■ **PROBLEM STATEMENT**: The listing below is to be output in its exact form.

■ **DATA PROVIDED**:
- - - - -

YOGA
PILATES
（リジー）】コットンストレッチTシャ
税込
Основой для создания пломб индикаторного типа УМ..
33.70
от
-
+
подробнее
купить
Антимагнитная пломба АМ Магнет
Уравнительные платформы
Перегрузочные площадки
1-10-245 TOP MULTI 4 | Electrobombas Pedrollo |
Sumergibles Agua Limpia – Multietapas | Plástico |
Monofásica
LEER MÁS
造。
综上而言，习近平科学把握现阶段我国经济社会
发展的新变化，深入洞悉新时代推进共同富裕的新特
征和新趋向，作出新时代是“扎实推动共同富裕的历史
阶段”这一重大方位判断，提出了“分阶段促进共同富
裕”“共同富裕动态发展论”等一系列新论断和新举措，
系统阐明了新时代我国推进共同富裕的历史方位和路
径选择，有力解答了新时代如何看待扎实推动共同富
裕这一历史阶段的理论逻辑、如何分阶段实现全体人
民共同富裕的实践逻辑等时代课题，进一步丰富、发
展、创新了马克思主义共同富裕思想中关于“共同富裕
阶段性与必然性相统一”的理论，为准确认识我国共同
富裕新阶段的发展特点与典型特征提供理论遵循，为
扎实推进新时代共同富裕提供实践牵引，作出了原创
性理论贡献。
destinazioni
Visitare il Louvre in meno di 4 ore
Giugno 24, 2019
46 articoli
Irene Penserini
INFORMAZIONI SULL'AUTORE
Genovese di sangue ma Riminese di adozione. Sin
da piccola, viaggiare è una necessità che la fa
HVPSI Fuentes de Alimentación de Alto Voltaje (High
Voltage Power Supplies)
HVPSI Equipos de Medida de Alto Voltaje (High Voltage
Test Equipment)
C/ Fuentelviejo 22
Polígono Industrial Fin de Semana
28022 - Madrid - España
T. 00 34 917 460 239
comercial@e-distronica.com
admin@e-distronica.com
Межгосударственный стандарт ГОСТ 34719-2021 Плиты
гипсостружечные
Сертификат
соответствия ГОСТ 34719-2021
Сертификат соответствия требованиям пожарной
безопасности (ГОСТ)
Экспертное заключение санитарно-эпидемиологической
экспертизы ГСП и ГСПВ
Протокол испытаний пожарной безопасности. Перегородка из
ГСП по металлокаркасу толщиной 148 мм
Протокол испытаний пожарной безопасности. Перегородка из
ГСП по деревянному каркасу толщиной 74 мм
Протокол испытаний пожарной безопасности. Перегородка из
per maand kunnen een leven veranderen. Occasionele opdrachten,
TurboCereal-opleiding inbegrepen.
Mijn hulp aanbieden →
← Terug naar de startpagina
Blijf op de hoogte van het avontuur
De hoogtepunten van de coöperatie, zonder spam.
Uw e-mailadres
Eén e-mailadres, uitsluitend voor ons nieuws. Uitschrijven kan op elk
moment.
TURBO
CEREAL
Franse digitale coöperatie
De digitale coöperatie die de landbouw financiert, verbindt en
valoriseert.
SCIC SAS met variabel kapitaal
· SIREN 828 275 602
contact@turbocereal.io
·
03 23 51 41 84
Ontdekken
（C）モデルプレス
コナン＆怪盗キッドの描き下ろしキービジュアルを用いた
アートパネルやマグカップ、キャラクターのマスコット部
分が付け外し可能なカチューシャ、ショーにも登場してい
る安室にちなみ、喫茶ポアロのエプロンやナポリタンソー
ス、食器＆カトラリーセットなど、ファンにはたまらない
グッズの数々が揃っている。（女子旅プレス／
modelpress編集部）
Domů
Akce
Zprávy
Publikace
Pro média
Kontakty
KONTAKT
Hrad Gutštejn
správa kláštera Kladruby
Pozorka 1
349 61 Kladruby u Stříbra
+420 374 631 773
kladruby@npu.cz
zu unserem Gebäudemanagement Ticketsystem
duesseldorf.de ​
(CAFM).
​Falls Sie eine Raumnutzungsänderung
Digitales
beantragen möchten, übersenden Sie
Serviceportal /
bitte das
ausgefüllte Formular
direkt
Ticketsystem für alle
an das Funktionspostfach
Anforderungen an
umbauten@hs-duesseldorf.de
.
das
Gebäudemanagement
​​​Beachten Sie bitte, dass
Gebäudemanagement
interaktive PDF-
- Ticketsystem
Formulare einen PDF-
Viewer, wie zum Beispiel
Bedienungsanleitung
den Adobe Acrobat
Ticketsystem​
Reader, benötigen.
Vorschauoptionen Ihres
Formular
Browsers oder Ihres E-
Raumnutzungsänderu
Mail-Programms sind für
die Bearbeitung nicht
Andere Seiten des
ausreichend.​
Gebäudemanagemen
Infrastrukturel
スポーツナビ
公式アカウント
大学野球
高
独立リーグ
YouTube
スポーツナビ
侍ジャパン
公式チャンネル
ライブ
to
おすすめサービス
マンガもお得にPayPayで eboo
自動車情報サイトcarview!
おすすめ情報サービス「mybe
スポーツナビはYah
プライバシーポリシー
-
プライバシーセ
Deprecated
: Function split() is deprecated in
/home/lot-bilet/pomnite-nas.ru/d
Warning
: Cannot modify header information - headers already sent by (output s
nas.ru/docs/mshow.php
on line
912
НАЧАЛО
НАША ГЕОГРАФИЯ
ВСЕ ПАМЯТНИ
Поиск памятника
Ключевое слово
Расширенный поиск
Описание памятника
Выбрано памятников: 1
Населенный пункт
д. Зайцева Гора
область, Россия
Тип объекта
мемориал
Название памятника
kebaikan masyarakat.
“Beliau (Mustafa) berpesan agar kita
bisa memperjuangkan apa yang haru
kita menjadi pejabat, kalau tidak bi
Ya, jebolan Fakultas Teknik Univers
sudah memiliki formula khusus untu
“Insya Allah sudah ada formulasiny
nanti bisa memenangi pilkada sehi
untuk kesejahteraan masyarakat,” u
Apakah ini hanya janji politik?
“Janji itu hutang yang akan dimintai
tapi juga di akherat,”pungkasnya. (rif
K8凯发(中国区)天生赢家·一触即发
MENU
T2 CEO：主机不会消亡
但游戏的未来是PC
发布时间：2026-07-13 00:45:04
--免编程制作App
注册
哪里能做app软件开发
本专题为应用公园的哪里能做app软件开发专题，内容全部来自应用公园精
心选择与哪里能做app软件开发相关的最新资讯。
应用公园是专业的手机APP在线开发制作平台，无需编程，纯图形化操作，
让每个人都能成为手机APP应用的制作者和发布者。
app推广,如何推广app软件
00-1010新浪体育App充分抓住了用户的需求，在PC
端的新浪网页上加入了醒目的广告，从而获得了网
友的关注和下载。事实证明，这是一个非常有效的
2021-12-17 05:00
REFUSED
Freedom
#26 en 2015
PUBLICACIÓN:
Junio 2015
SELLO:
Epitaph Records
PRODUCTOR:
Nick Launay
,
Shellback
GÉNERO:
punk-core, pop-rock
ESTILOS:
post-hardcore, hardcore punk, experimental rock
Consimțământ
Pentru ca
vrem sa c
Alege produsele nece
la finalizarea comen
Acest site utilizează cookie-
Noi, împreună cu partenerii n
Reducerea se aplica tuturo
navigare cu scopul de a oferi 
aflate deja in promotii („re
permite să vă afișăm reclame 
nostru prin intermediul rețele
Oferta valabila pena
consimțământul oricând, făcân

- - - - -

■ **TASK SOLUTION**:
YOGA
PILATES
（リジー）】コットンストレッチTシャ
税込
Основой для создания пломб индикаторного типа УМ..
33.70
от
-
+
подробнее
купить
Антимагнитная пломба АМ Магнет
Уравнительные платформы
Перегрузочные площадки
1-10-245 TOP MULTI 4 | Electrobombas Pedrollo |
Sumergibles Agua Limpia – Multietapas | Plástico |
Monofásica
LEER MÁS
造。
综上而言，习近平科学把握现阶段我国经济社会
发展的新变化，深入洞悉新时代推进共同富裕的新特
征和新趋向，作出新时代是“扎实推动共同富裕的历史
阶段”这一重大方位判断，提出了“分阶段促进共同富
裕”“共同富裕动态发展论”等一系列新论断和新举措，
系统阐明了新时代我国推进共同富裕的历史方位和路
径选择，有力解答了新时代如何看待扎实推动共同富
裕这一历史阶段的理论逻辑、如何分阶段实现全体人
民共同富裕的实践逻辑等时代课题，进一步丰富、发
展、创新了马克思主义共同富裕思想中关于“共同富裕
阶段性与必然性相统一”的理论，为准确认识我国共同
富裕新阶段的发展特点与典型特征提供理论遵循，为
扎实推进新时代共同富裕提供实践牵引，作出了原创
性理论贡献。
destinazioni
Visitare il Louvre in meno di 4 ore
Giugno 24, 2019
46 articoli
Irene Penserini
INFORMAZIONI SULL'AUTORE
Genovese di sangue ma Riminese di adozione. Sin
da piccola, viaggiare è una necessità che la fa
HVPSI Fuentes de Alimentación de Alto Voltaje (High
Voltage Power Supplies)
HVPSI Equipos de Medida de Alto Voltaje (High Voltage
Test Equipment)
C/ Fuentelviejo 22
Polígono Industrial Fin de Semana
28022 - Madrid - España
T. 00 34 917 460 239
comercial@e-distronica.com
admin@e-distronica.com
Межгосударственный стандарт ГОСТ 34719-2021 Плиты
гипсостружечные
Сертификат
соответствия ГОСТ 34719-2021
Сертификат соответствия требованиям пожарной
безопасности (ГОСТ)
Экспертное заключение санитарно-эпидемиологической
экспертизы ГСП и ГСПВ
Протокол испытаний пожарной безопасности. Перегородка из
ГСП по металлокаркасу толщиной 148 мм
Протокол испытаний пожарной безопасности. Перегородка из
ГСП по деревянному каркасу толщиной 74 мм
Протокол испытаний пожарной безопасности. Перегородка из
per maand kunnen een leven veranderen. Occasionele opdrachten,
TurboCereal-opleiding inbegrepen.
Mijn hulp aanbieden →
← Terug naar de startpagina
Blijf op de hoogte van het avontuur
De hoogtepunten van de coöperatie, zonder spam.
Uw e-mailadres
Eén e-mailadres, uitsluitend voor ons nieuws. Uitschrijven kan op elk
moment.
TURBO
CEREAL
Franse digitale coöperatie
De digitale coöperatie die de landbouw financiert, verbindt en
valoriseert.
SCIC SAS met variabel kapitaal
· SIREN 828 275 602
contact@turbocereal.io
·
03 23 51 41 84
Ontdekken
（C）モデルプレス
コナン＆怪盗キッドの描き下ろしキービジュアルを用いた
アートパネルやマグカップ、キャラクターのマスコット部
分が付け外し可能なカチューシャ、ショーにも登場してい
る安室にちなみ、喫茶ポアロのエプロンやナポリタンソー
ス、食器＆カトラリーセットなど、ファンにはたまらない
グッズの数々が揃っている。（女子旅プレス／
modelpress編集部）
Domů
Akce
Zprávy
Publikace
Pro média
Kontakty
KONTAKT
Hrad Gutštejn
správa kláštera Kladruby
Pozorka 1
349 61 Kladruby u Stříbra
+420 374 631 773
kladruby@npu.cz
zu unserem Gebäudemanagement Ticketsystem
duesseldorf.de ​
(CAFM).
​Falls Sie eine Raumnutzungsänderung
Digitales
beantragen möchten, übersenden Sie
Serviceportal /
bitte das
ausgefüllte Formular
direkt
Ticketsystem für alle
an das Funktionspostfach
Anforderungen an
umbauten@hs-duesseldorf.de
.
das
Gebäudemanagement
​​​Beachten Sie bitte, dass
Gebäudemanagement
interaktive PDF-
- Ticketsystem
Formulare einen PDF-
Viewer, wie zum Beispiel
Bedienungsanleitung
den Adobe Acrobat
Ticketsystem​
Reader, benötigen.
Vorschauoptionen Ihres
Formular
Browsers oder Ihres E-
Raumnutzungsänderu
Mail-Programms sind für
die Bearbeitung nicht
Andere Seiten des
ausreichend.​
Gebäudemanagemen
Infrastrukturel
スポーツナビ
公式アカウント
大学野球
高
独立リーグ
YouTube
スポーツナビ
侍ジャパン
公式チャンネル
ライブ
to
おすすめサービス
マンガもお得にPayPayで eboo
自動車情報サイトcarview!
おすすめ情報サービス「mybe
スポーツナビはYah
プライバシーポリシー
-
プライバシーセ
Deprecated
: Function split() is deprecated in
/home/lot-bilet/pomnite-nas.ru/d
Warning
: Cannot modify header information - headers already sent by (output s
nas.ru/docs/mshow.php
on line
912
НАЧАЛО
НАША ГЕОГРАФИЯ
ВСЕ ПАМЯТНИ
Поиск памятника
Ключевое слово
Расширенный поиск
Описание памятника
Выбрано памятников: 1
Населенный пункт
д. Зайцева Гора
область, Россия
Тип объекта
мемориал
Название памятника
kebaikan masyarakat.
“Beliau (Mustafa) berpesan agar kita
bisa memperjuangkan apa yang haru
kita menjadi pejabat, kalau tidak bi
Ya, jebolan Fakultas Teknik Univers
sudah memiliki formula khusus untu
“Insya Allah sudah ada formulasiny
nanti bisa memenangi pilkada sehi
untuk kesejahteraan masyarakat,” u
Apakah ini hanya janji politik?
“Janji itu hutang yang akan dimintai
tapi juga di akherat,”pungkasnya. (rif
K8凯发(中国区)天生赢家·一触即发
MENU
T2 CEO：主机不会消亡
但游戏的未来是PC
发布时间：2026-07-13 00:45:04
--免编程制作App
注册
哪里能做app软件开发
本专题为应用公园的哪里能做app软件开发专题，内容全部来自应用公园精
心选择与哪里能做app软件开发相关的最新资讯。
应用公园是专业的手机APP在线开发制作平台，无需编程，纯图形化操作，
让每个人都能成为手机APP应用的制作者和发布者。
app推广,如何推广app软件
00-1010新浪体育App充分抓住了用户的需求，在PC
端的新浪网页上加入了醒目的广告，从而获得了网
友的关注和下载。事实证明，这是一个非常有效的
2021-12-17 05:00
REFUSED
Freedom
#26 en 2015
PUBLICACIÓN:
Junio 2015
SELLO:
Epitaph Records
PRODUCTOR:
Nick Launay
,
Shellback
GÉNERO:
punk-core, pop-rock
ESTILOS:
post-hardcore, hardcore punk, experimental rock
Consimțământ
Pentru ca
vrem sa c
Alege produsele nece
la finalizarea comen
Acest site utilizează cookie-
Noi, împreună cu partenerii n
Reducerea se aplica tuturo
navigare cu scopul de a oferi 
aflate deja in promotii („re
permite să vă afișăm reclame 
nostru prin intermediul rețele
Oferta valabila pena
consimțământul oricând, făcân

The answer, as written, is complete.